The process for setting the emissions reduction targets for each sector of the economy is set to move onto the next phase now, as the public consultation process closed today.
The public consultation was launched on December 22, with stakeholders from across the economy invited to make submissions underlining what targets should be aspired to – but also what targets are realistically possible, depending on the sector.
Ireland is committed to reducing total emissions of greenhouse gases (GHGs) by 51% by 2030.
As part of that effort, the government has already outlined two economy-wide carbon budgets: one for the period to 2025, aiming for a 4.8% overall cut in emissions per year; and one for the period 2025 to 2030, aiming for a cut in emissions of 8.3% per year (a third provisional budget is outlined for the period to 2035, envisaging a cut of 3.5% per year).
Sectoral targets will now have to be worked out in order to achieve these targets.
The ranges within which sectoral targets are to be set have already been outlined. For agriculture, this will be between a 22% and 30% cut in emissions by 2030.
Although this is markedly lower than other sectors, it is broadly in line with what farm organisations and bodies such as Teagasc think is possible for the agri-sector.
Despite this, the economic impact that this target will have on farmers has been stressed repeatedly by farm organisations.
A specific sectoral target for cutting emissions – somewhere between 22% and 30% – will be set for agriculture in the near future.

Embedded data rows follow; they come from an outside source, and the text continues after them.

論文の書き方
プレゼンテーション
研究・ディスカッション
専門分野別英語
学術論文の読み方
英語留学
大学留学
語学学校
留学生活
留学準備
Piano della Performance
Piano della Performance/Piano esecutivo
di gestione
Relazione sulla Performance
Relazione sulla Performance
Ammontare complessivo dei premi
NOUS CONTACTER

Failure to meet these targets could leave Ireland open to legal action domestically as well as at EU and international level.

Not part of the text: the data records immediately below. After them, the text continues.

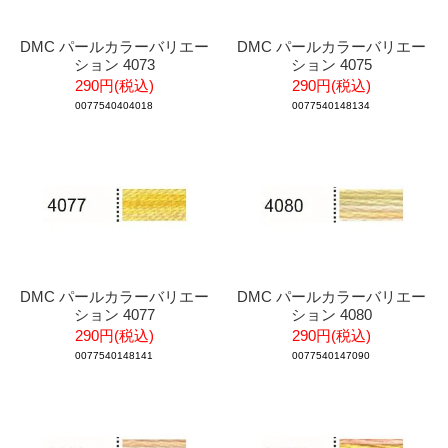
DMC パールカラーバリエー
DMC パールカラーバリエー
ション 4073
ション 4075
290円(税込)
290円(税込)
0077540404018
0077540148134
DMC パールカラーバリエー
DMC パールカラーバリエー
ション 4077
ション 4080
290円(税込)
290円(税込)
0077540148141
0077540147090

The Department of Agriculture, Food and the Marine is already taking steps to “stabilise and then reduce” (to use Minister Charlie McConalogue’s words) emissions in the agriculture sector.
As part of that, the Food Visions Dairy Group has been established to implement the climate and environmental measures outlined in Ireland’s latest agri-food strategy, Food Vision 2030.
Similar groups will also be set up for the beef and sheep sectors soon.
The formation of this group – under the chairpersonship of former Teagasc director Gerry Boyle – has sparked concerns among farm organisations that some sort of cap – or even quota – on production from the dairy sector is imminent.
However, speaking to Agriland after the first meeting of the group yesterday, Boyle said that reintroducing milk quotas “is not part of his agenda”.
Boyle told Agriland: “I am very aware of the fact that the members of the group will be discussing a very sensitive subject.
“However, we are now in the second year of a Climate Action Plan. Within this, the target has been set of first stabilising emissions within the milk sector and, thereafter, reducing them.
“The members of the new group will be looking at all the options that are on the table in this regard. Personally, I am totally open-minded on the matter. I am not coming to the table with prescriptive solutions,” Boyle added.